DATA EXTRACTS:

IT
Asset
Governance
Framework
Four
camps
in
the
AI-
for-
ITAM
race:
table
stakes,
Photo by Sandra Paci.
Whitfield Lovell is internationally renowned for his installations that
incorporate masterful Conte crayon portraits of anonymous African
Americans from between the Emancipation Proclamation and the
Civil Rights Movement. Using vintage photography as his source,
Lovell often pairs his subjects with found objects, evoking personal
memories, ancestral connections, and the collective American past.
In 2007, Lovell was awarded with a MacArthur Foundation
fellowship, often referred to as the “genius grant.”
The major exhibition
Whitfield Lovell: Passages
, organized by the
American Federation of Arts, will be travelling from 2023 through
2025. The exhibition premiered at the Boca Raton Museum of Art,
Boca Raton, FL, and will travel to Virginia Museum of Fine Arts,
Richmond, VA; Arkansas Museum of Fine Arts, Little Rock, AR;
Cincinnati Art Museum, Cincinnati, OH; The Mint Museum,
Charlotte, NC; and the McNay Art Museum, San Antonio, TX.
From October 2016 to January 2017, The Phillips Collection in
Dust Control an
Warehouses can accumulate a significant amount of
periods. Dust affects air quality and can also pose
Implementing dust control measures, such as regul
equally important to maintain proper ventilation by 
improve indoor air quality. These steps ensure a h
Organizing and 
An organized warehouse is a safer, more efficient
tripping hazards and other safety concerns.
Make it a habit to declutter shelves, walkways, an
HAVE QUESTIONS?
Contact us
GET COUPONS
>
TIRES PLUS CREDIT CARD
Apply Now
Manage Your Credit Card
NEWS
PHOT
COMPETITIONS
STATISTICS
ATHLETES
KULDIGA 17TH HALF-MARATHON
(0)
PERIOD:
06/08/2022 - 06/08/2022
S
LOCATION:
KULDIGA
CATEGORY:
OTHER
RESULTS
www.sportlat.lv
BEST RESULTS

* * *

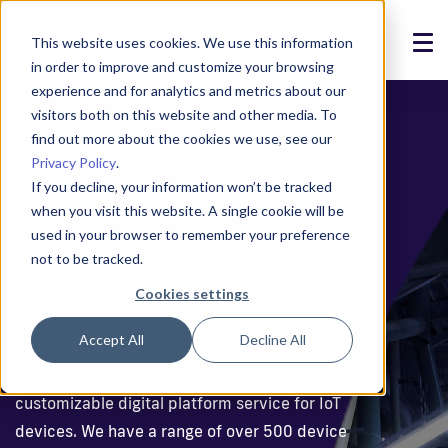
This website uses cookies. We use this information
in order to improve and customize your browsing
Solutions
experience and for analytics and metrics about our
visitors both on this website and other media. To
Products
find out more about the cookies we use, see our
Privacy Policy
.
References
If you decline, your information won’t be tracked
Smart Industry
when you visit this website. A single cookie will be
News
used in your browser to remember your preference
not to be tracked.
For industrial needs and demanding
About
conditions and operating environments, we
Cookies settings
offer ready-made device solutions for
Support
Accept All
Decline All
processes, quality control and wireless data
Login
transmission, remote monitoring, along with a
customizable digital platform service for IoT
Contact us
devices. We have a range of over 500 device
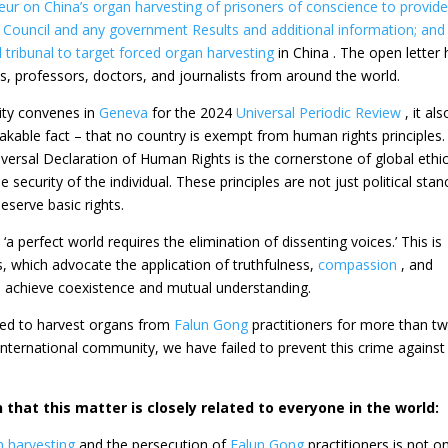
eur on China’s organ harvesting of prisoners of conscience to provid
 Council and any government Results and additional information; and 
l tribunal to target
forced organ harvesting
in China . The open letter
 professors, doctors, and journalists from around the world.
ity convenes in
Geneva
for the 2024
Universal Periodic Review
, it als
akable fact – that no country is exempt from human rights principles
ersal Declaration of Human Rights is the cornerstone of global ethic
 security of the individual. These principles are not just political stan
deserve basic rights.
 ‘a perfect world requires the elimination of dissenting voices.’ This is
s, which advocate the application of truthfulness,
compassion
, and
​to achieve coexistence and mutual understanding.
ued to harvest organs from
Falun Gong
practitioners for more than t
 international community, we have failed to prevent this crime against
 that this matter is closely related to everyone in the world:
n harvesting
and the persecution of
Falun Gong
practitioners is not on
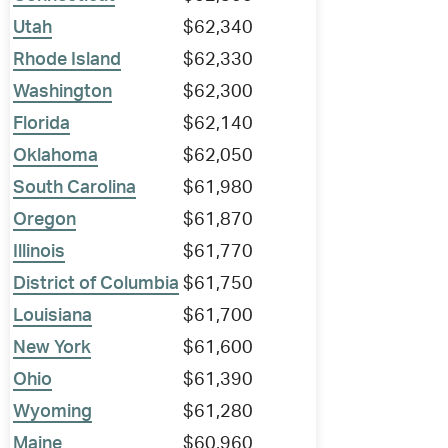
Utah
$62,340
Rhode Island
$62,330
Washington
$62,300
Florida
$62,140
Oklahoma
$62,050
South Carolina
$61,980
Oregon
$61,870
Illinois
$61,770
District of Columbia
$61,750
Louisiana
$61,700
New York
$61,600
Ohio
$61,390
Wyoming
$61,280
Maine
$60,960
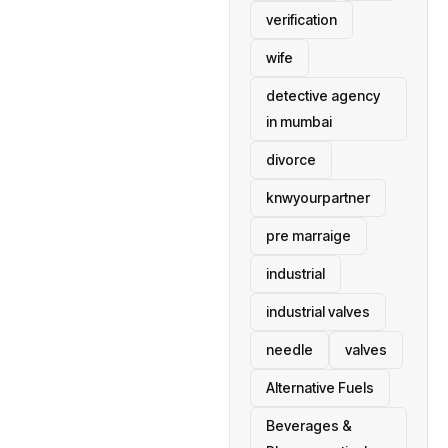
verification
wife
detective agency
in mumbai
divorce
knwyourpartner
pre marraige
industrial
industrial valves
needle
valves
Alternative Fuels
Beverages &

...

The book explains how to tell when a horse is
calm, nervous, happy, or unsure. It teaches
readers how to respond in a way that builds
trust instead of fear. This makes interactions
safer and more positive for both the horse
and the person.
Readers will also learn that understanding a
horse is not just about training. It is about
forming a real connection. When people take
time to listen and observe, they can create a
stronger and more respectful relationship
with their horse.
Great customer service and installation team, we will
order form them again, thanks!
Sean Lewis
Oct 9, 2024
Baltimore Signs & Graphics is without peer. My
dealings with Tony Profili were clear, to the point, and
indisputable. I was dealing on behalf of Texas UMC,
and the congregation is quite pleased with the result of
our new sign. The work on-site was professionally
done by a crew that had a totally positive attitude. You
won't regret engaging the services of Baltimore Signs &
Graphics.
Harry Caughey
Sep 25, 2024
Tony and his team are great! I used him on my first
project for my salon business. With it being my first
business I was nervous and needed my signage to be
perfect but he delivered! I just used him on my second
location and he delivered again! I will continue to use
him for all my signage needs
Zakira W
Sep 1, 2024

TASK DIRECTIONS: Every line above from the line with "indisputable. I was" to the line with "Sep 1, 2024", both included, must be reproduced exactly, and no other line may appear.

OUTPUT FOR THIS TASK:
indisputable. I was dealing on behalf of Texas UMC,
and the congregation is quite pleased with the result of
our new sign. The work on-site was professionally
done by a crew that had a totally positive attitude. You
won't regret engaging the services of Baltimore Signs &
Graphics.
Harry Caughey
Sep 25, 2024
Tony and his team are great! I used him on my first
project for my salon business. With it being my first
business I was nervous and needed my signage to be
perfect but he delivered! I just used him on my second
location and he delivered again! I will continue to use
him for all my signage needs
Zakira W
Sep 1, 2024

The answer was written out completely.